Iniciamos nuestro descenso internándonos a un cañón que serpenteaba cuesta abajo, en dirección al río. Posteriormente, recorrimos una escalofriante cresta de piedras sueltas, que hacían que cada paso se sintiera irresoluto y siniestro. Luego por fin atacamos una colina, cuyas laderas se erguían desde el cauce de un arroyo, que cuando se nos dibujó en el horizonte supimos que ya no faltaba mucho para encontrarnos en tierras bajas. “All that thick bush you see downhill, that’s moose country, my friend”, me dijo Johnson.
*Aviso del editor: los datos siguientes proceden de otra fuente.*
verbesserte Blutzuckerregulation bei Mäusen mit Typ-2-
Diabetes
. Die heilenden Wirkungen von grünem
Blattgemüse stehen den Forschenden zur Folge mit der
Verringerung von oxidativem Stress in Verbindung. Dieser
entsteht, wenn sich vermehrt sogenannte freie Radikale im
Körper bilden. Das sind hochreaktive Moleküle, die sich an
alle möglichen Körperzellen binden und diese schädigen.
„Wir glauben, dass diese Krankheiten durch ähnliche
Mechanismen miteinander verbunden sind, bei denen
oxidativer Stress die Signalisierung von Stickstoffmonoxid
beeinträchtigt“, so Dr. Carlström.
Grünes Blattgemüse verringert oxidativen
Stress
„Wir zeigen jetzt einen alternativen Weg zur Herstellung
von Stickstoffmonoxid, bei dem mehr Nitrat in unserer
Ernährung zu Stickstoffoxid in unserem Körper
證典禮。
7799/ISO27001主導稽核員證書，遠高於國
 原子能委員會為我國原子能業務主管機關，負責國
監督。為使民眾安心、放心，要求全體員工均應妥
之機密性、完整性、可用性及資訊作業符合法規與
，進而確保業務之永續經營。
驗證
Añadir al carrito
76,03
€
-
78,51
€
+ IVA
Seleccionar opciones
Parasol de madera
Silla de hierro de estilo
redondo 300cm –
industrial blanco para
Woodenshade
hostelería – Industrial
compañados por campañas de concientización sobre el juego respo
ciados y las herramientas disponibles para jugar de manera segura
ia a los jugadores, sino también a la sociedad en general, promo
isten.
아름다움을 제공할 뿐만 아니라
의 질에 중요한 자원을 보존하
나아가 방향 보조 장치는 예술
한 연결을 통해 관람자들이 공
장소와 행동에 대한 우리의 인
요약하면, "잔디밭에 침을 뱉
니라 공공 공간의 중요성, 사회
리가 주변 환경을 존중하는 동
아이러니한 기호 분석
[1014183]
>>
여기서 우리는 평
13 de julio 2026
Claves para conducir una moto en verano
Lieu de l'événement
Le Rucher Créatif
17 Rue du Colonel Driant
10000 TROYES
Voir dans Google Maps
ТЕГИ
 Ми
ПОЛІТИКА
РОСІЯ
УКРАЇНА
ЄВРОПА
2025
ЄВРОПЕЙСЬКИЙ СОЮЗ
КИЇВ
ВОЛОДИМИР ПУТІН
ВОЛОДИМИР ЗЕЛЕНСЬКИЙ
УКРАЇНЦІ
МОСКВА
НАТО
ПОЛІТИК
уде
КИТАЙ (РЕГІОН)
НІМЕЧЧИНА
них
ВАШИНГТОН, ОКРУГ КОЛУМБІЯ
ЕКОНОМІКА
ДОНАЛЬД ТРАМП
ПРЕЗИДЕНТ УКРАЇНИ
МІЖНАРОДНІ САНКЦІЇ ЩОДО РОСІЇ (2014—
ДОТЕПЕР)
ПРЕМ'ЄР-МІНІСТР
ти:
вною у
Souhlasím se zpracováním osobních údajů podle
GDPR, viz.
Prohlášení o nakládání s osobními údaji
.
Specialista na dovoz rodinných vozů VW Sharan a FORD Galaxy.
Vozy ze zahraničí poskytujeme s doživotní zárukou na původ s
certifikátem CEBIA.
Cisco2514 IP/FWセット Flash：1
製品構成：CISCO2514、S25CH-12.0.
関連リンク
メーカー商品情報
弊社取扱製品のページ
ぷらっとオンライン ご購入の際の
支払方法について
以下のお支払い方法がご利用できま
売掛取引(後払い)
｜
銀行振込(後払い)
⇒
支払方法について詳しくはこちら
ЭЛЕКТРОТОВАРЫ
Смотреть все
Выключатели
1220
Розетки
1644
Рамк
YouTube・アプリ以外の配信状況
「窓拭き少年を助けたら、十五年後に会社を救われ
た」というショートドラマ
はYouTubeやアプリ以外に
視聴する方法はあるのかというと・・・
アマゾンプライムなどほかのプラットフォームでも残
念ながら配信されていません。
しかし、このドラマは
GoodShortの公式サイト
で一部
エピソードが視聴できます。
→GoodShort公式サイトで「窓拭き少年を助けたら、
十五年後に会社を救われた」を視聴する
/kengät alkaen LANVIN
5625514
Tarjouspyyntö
A nuestros pies, cuesta abajo, emergía un mar de arbustos intransigente y rociado, que cruzarlo resultó un suplicio, pues los arbustos tenían infinitas manos que insolentes se aferraban al cañón del rifle y lo jalaban, haciendo el descenso laborioso y terrible. Sin embargo, entre el sabor a sal en los labios y las explosiones de perfume por las miles de moras que nos rodeaban, la bajada también tuvo un gusto como agridulce.

Para cuando por fin salimos del maldito bush, un crepúsculo de luces mortecinas guió nuestros últimos pasos para encontrar un lugar donde montar el campamento a orillas del arroyo. Al día siguiente, la meta era alcanzar el campamento de mi amigo Sebastián, que se encontraba a cinco millas. Así que teníamos que recuperar fuerzas con un largo y profundo sueño, pues el quinto día iniciaría al alba y consistiría en caminar y seguir caminando.
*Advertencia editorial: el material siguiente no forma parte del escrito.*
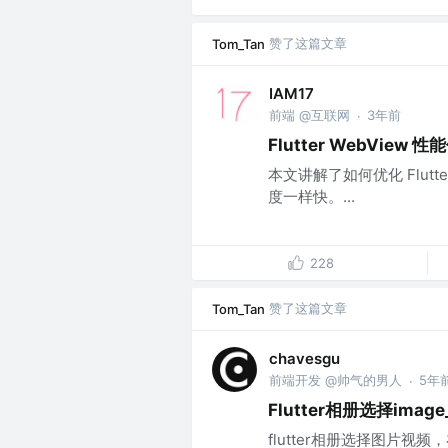
赞了这篇文章
Tom_Tan
IAM17
前端 @互联网
3年前
·
Flutter WebVie
本文讲解了如何优化 Flutt
度一样快。...
228
赞了这篇文章
Tom_Tan
chavesgu
前端开发 @帅气的男人
5年
·
Flutter相册选择image_
flutter相册选择图片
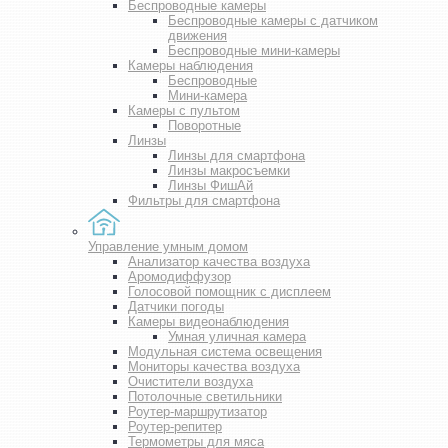
Беспроводные камеры
Беспроводные камеры с датчиком
движения
Беспроводные мини-камеры
Камеры наблюдения
Беспроводные
Мини-камера
Камеры с пультом
Поворотные
Линзы
Линзы для смартфона
Линзы макросъемки
Линзы ФишАй
Фильтры для смартфона
Управление умным домом
Анализатор качества воздуха
Аромодиффузор
Голосовой помощник с дисплеем
Датчики погоды
Камеры видеонаблюдения
Умная уличная камера
Модульная система освещения
Мониторы качества воздуха
Очистители воздуха
Потолочные светильники
Роутер-маршрутизатор
Роутер-репитер
Термометры для мяса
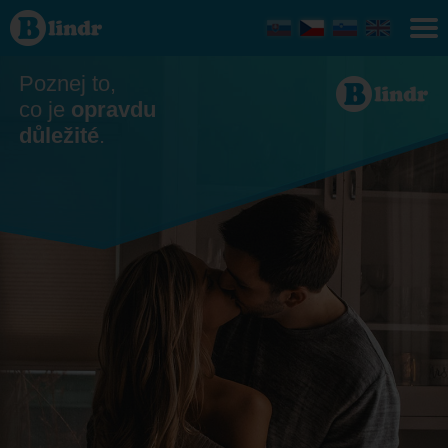
Seznamka
Poznej to,
co je
opravdu
důležité
.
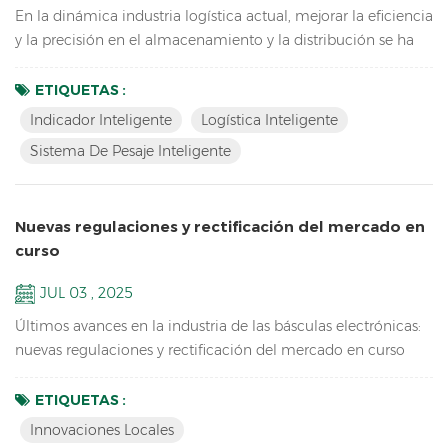
En la dinámica industria logística actual, mejorar la eficiencia
y la precisión en el almacenamiento y la distribución se ha
convertido en un factor clave para la competitividad. JD
Logistics ha tomado la delantera al introducir sistemas de
ETIQUETAS :
básculas inteligentes que integran pesaje, impresión de
Indicador Inteligente
Logística Inteligente
etiquetas y carga de datos en tiempo real, lo que mejora
Sistema De Pesaje Inteligente
significativamente la eficiencia operativa y l...
Nuevas regulaciones y rectificación del mercado en
curso
JUL 03 , 2025
Últimos avances en la industria de las básculas electrónicas:
nuevas regulaciones y rectificación del mercado en curso
Nuevo Reglamento Técnico para Balanzas Electrónicas de
Precios La Administración Estatal de Regulación del Mercado
ETIQUETAS :
de China ha emitido dos nuevas especificaciones técnicas
Innovaciones Locales
metrológicas para básculas electrónicas de precios, que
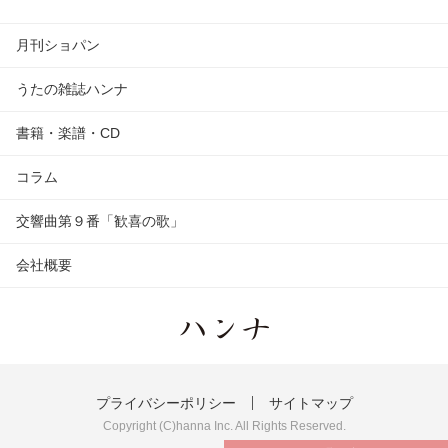
月刊ショパン
うたの雑誌ハンナ
書籍・楽譜・CD
コラム
交響曲第９番「歓喜の歌」
会社概要
プライバシーポリシー
サイトマップ
Copyright (C)hanna Inc. All Rights Reserved.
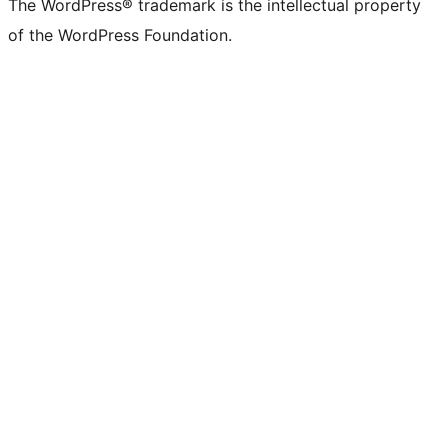
The WordPress® trademark is the intellectual property
of the WordPress Foundation.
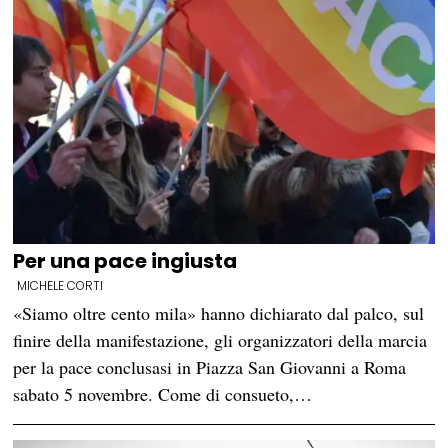
Per una pace ingiusta
MICHELE CORTI
«Siamo oltre cento mila» hanno dichiarato dal palco, sul
finire della manifestazione, gli organizzatori della marcia
per la pace conclusasi in Piazza San Giovanni a Roma
sabato 5 novembre. Come di consueto,…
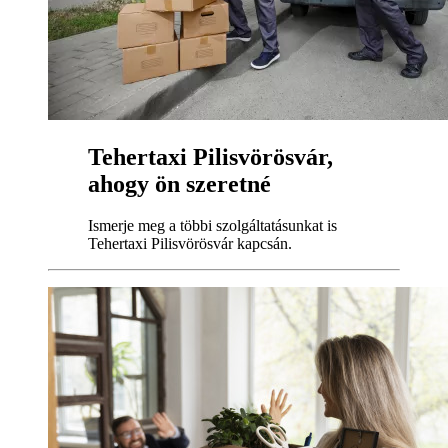
Tehertaxi Pilisvörösvár,
ahogy ön szeretné
Ismerje meg a többi szolgáltatásunkat is
Tehertaxi Pilisvörösvár kapcsán.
Y sí, en efecto, dormimos largo y tendido. Y cuando despertamos, a caminar. Y el camino fue más largo de lo esperado, tan largo que lo recorrimos cien veces. Subimos y bajamos lomas que eran idénticas. Siempre entre maleza y diminutos árboles, sobre agua y entre marañas. Pero lo logramos. A eso de las cuatro de la tarde arribamos al campamento de Johnny y Daniel, desde el cual cazaba Sebas. Ahí nos recibieron con comida caliente y whisky escocés.
Esa tarde nos relajó a todos. Bebimos, reímos e intercambiamos innumerables historias de cacería. Aquella noche, tal y como Serrat lo manda, no dosificamos los placeres. Los derrochamos. Comimos y bebimos de más. Así que el tiempo voló, y cuando nos dimos cuenta, era un nuevo día, de vuelta en el campamento base. Con la prisa correteándonos, secando lo que se podía, comiendo lo que encontramos y limpiándonos el cuerpo de la mejor manera posible. El tiempo apremiaba, pues esa misma tarde debíamos volver a volar a la nueva zona de caza. Tenía que ser esa tarde, puesto que de lo contrario, hubiésemos perdido dos días completos de caza por disposiciones legales, ya que no se puede volar y cazar el mismo día.
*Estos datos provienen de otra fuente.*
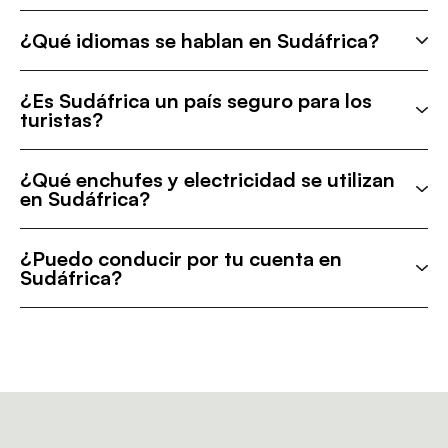
¿Qué idiomas se hablan en Sudáfrica?
¿Es Sudáfrica un país seguro para los
turistas?
¿Qué enchufes y electricidad se utilizan
en Sudáfrica?
¿Puedo conducir por tu cuenta en
Sudáfrica?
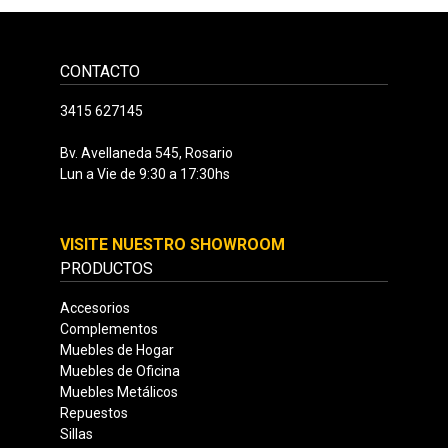
CONTACTO
3415 627145
Bv. Avellaneda 545, Rosario
Lun a Vie de 9:30 a 17:30hs
VISITE NUESTRO SHOWROOM
PRODUCTOS
Accesorios
Complementos
Muebles de Hogar
Muebles de Oficina
Muebles Metálicos
Repuestos
Sillas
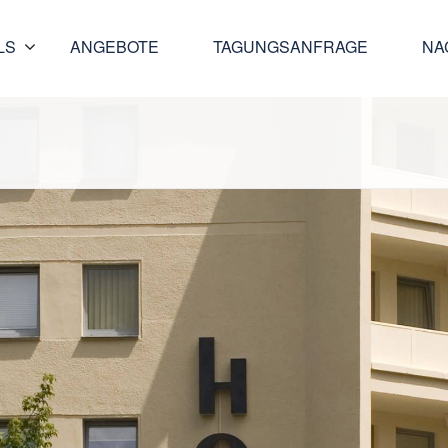
LS
ANGEBOTE
TAGUNGSANFRAGE
NA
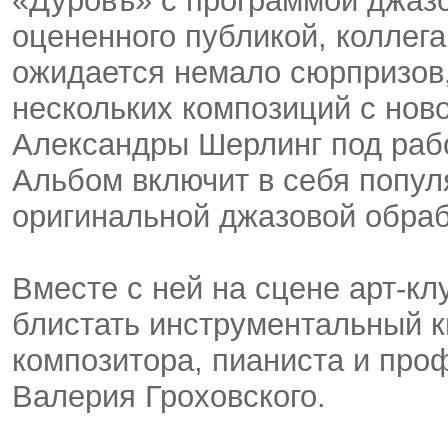
«Дуровъ» с программой джазо
оцененного публикой, коллег
ожидается немало сюрпризов,
нескольких композиций с нов
Александры Шерлинг под раб
Альбом включит в себя попул
оригинальной джазовой обраб
Вместе с ней на сцене арт-кл
блистать инструментальный к
композитора, пианиста и про
Валерия Гроховского.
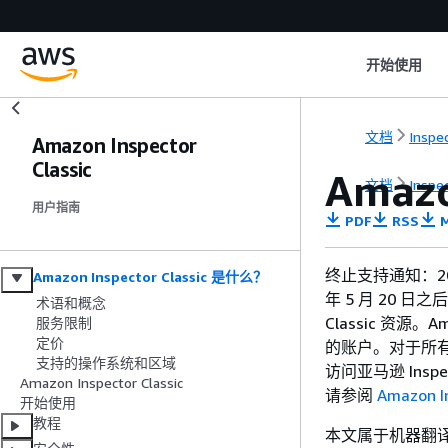
开始使用
文档
Inspe
Amazon Inspector
Classic
Amazo
文档
Inspe
用户指南
PDF
RSS
M
终止支持通知：2026
Amazon Inspector Classic 是什么？
年 5 月 20 日之
术语和概念
Classic 资源。
服务限制
定价
的账户。对于所有其
支持的操作系统和区域
访问亚马逊 Inspec
Amazon Inspector Classic
请参阅
Amazon I
开始使用
教程
本文属于机器翻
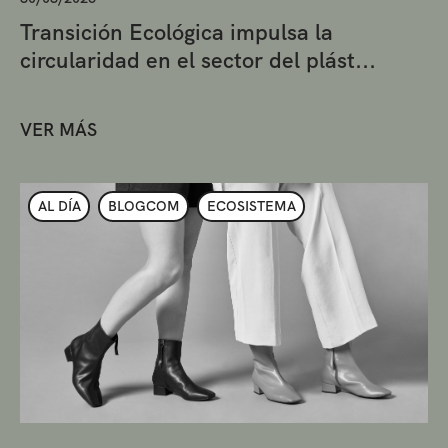
Transición Ecológica impulsa la
circularidad en el sector del plást...
VER MÁS
AL DÍA
BLOGCOM
ECOSISTEMA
Humberto, the plane is here. Take all that shit and get the fuck out of here. Quickly!”, me ordenaron a gritos súbitamente mientras terminaba de empacar mi mochila. Y acto seguido, aterricé nuevamente a orillas del río Copper, al pie de todas las montañas, justo cuando Steve terminaba de montar nuevamente el campamento.

Armando nunca llegó.

Esa misma noche, en lo que Steve y Jason levantaban las tiendas de campaña, tomé el spotting scope y comencé a gemelear la montaña que teníamos de frente. Árboles, piedras, tierra y nieve. Así de monótona se sentía la búsqueda. Sin embargo, luego de unos diez minutos detrás del telescopio lo vi. Inmediatamente después de encontrarlo con la mirada clavada en el borrego, pregunté: “Steve? Is that a legal ram?”. Así que mi guía se acercó a mí, se hincó y me pidió me hiciera a un lado para que viera a través del telescopio. “Yes, my friend. That is a goddamn nice legal ram”. Por fin. (Continuará).